Au total, 152 personnes se disent favorables au retour du parcours 804 dans leur secteur parce qu’il s’agit d’un service essentiel pour eux.
«Le nouveau trajet permettrait six à huit minutes d’optimisation pour le RTC, mais les gens de Loretteville perdent à 30 à 40 minutes en moyenne», estime Houcine Boutrih, agent de mobilisation pour le collectif La Pieuvre.
Lui-même utilisateur du RTC, M. Boutrih peut en témoigner. «Une des raisons pour lesquelles j’ai accepté de venir travailler à Loretteville, c’est parce qu’il y avait un Métrobus. Je savais que je pouvais compter sur un bus rapide et fréquent. Maintenant, je passe des heures dans le transport en commun», critique-t-il.
Un service «bonifié»
Contacté par Le Soleil, le RTC se dit «conscient que les changements de parcours amènent des modifications dans les habitudes de déplacements».

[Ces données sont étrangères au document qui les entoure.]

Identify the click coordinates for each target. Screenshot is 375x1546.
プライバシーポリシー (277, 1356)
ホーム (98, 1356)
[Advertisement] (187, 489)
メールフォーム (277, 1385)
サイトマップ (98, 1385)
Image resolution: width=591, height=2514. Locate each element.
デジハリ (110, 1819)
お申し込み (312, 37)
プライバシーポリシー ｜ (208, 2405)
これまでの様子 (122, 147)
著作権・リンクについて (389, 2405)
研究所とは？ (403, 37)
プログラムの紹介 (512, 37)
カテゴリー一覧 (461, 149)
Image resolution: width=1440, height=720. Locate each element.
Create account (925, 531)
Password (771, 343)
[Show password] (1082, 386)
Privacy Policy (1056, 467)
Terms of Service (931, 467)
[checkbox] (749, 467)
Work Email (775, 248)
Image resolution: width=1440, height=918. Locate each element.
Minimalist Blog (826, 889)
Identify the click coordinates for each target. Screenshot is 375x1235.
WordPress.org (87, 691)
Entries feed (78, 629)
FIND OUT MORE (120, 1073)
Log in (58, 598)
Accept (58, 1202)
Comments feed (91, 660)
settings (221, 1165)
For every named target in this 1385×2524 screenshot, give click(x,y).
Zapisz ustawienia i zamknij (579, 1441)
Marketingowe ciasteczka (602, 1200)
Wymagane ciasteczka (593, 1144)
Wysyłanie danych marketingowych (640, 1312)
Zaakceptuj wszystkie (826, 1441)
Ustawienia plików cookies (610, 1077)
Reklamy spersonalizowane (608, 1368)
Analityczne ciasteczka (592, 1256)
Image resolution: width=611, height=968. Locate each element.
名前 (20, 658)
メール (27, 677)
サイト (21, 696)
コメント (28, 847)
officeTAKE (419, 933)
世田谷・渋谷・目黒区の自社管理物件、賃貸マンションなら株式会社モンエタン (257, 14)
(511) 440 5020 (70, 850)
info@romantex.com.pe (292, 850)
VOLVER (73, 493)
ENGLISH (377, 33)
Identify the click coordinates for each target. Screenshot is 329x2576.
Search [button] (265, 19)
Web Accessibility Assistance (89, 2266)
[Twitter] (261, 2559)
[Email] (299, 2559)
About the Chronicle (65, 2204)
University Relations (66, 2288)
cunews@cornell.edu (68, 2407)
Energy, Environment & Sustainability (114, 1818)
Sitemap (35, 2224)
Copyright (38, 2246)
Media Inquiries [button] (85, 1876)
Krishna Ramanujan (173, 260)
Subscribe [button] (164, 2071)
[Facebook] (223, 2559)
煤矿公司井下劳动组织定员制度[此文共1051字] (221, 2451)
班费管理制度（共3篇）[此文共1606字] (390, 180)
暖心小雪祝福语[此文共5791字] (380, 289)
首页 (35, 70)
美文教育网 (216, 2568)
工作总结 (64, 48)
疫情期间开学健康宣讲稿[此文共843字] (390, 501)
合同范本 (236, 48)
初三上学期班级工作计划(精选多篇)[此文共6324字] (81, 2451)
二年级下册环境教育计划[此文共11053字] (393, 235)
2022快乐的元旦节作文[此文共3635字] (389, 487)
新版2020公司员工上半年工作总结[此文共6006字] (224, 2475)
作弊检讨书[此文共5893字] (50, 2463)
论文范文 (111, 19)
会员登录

Toutefois, l’organisation considère que le secteur demeure bien desservi grâce aux parcours réguliers 70, 72 et 84, auxquels s’ajoute le parcours 74 qui circulera à proximité, à Montchâtel. De plus, le parcours 70 a été prolongé jusqu’au bout du boulevard Pie-XI Nord pour améliorer la desserte.
«Cette bonification simplifie l’offre: un seul parcours permet désormais aux résidents du secteur de rejoindre directement Sainte-Foy ou d’autres destinations desservies par le Métrobus 804», indique Raphaëlle Savard, porte-parole du RTC.
Le parcours Couche-tard 904 a lui aussi été prolongé jusqu’à la rue de l’Innovation, tout en maintenant la desserte du secteur Caron-Racine avant de rejoindre le boulevard Saint-Claude.
«Au final, en regardant le secteur dans son ensemble, il s’agit d’une bonification de la desserte, avec des tracés plus simples et une couverture étendue en périphérie», soutient Mme Savard.